### Exercise inputs
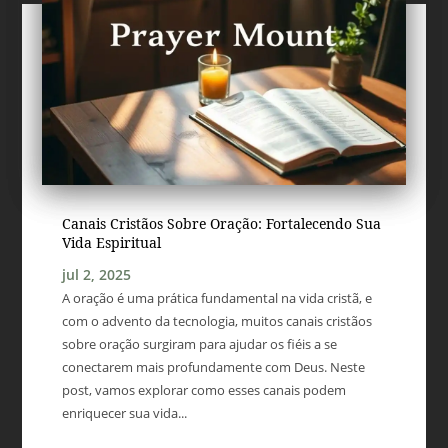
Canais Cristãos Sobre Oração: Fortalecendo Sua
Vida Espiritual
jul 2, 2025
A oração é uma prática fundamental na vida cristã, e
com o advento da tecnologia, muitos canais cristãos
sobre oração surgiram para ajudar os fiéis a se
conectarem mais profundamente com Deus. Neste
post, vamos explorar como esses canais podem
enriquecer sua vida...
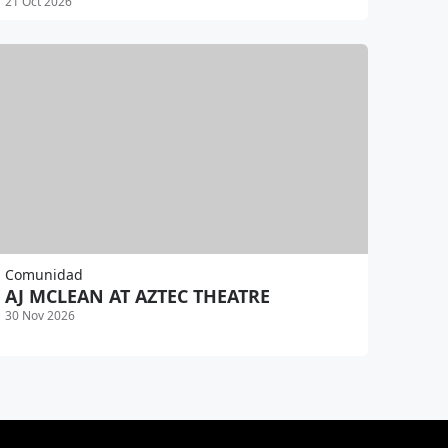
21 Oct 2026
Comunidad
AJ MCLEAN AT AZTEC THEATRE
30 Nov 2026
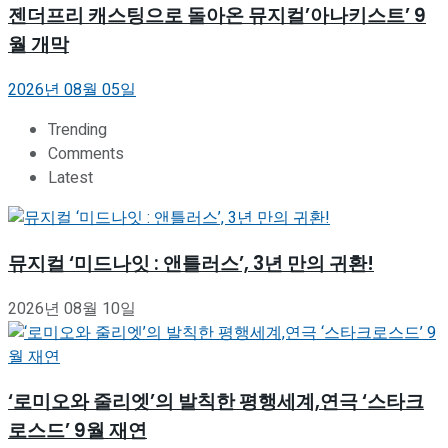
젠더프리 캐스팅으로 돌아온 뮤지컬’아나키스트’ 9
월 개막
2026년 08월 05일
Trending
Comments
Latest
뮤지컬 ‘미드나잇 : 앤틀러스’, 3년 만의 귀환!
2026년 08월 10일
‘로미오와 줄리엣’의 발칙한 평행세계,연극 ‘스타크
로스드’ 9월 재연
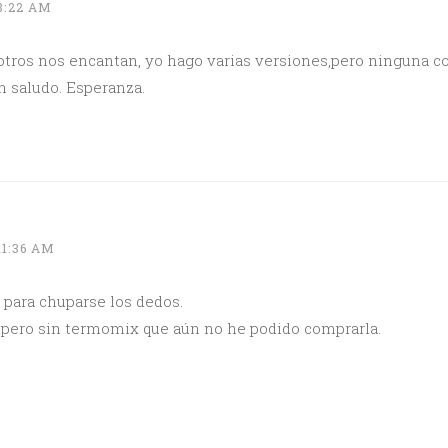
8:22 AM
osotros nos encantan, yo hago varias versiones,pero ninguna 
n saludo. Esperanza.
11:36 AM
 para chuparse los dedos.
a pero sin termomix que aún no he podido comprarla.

### Exercise aim
Every line of the data above is to be set down exactly; the pictures are not.

### Task output
Canais Cristãos Sobre Oração: Fortalecendo Sua
Vida Espiritual
jul 2, 2025
A oração é uma prática fundamental na vida cristã, e
com o advento da tecnologia, muitos canais cristãos
sobre oração surgiram para ajudar os fiéis a se
conectarem mais profundamente com Deus. Neste
post, vamos explorar como esses canais podem
enriquecer sua vida...
21 Oct 2026
Comunidad
AJ MCLEAN AT AZTEC THEATRE
30 Nov 2026
젠더프리 캐스팅으로 돌아온 뮤지컬’아나키스트’ 9
월 개막
2026년 08월 05일
Trending
Comments
Latest
뮤지컬 ‘미드나잇 : 앤틀러스’, 3년 만의 귀환!
2026년 08월 10일
‘로미오와 줄리엣’의 발칙한 평행세계,연극 ‘스타크
로스드’ 9월 재연
8:22 AM
osotros nos encantan, yo hago varias versiones,pero ninguna 
n saludo. Esperanza.
11:36 AM
 para chuparse los dedos.
a pero sin termomix que aún no he podido comprarla.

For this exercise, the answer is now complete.